(Records from a collection)
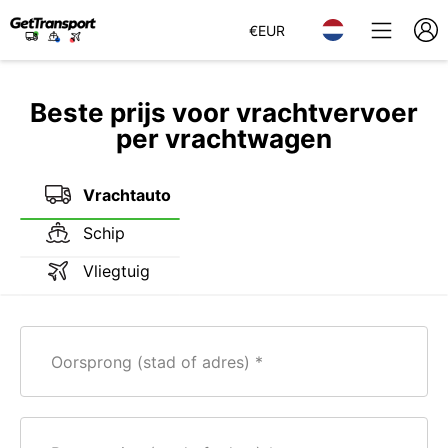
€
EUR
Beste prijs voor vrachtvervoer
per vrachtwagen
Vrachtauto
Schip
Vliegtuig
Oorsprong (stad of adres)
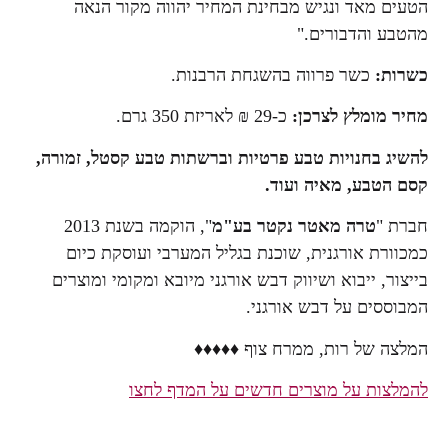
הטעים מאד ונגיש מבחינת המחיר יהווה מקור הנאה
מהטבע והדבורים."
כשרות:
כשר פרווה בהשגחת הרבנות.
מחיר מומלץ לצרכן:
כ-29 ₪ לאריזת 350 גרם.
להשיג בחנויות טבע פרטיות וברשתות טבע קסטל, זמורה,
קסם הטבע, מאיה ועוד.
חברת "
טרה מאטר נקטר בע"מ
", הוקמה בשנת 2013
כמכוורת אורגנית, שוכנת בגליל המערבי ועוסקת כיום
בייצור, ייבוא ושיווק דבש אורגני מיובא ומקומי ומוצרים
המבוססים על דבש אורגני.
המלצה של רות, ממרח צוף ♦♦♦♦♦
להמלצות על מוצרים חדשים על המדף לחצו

= What to work on =
Output exactly the lines from the one containing "Oorsprong (stad of adres)" through the last line of the records above, both included, leaving out any pictures.

= Result for this task =
Oorsprong (stad of adres)
הטעים מאד ונגיש מבחינת המחיר יהווה מקור הנאה
מהטבע והדבורים."
כשרות:
כשר פרווה בהשגחת הרבנות.
מחיר מומלץ לצרכן:
כ-29 ₪ לאריזת 350 גרם.
להשיג בחנויות טבע פרטיות וברשתות טבע קסטל, זמורה,
קסם הטבע, מאיה ועוד.
חברת "
טרה מאטר נקטר בע"מ
", הוקמה בשנת 2013
כמכוורת אורגנית, שוכנת בגליל המערבי ועוסקת כיום
בייצור, ייבוא ושיווק דבש אורגני מיובא ומקומי ומוצרים
המבוססים על דבש אורגני.
המלצה של רות, ממרח צוף ♦♦♦♦♦
להמלצות על מוצרים חדשים על המדף לחצו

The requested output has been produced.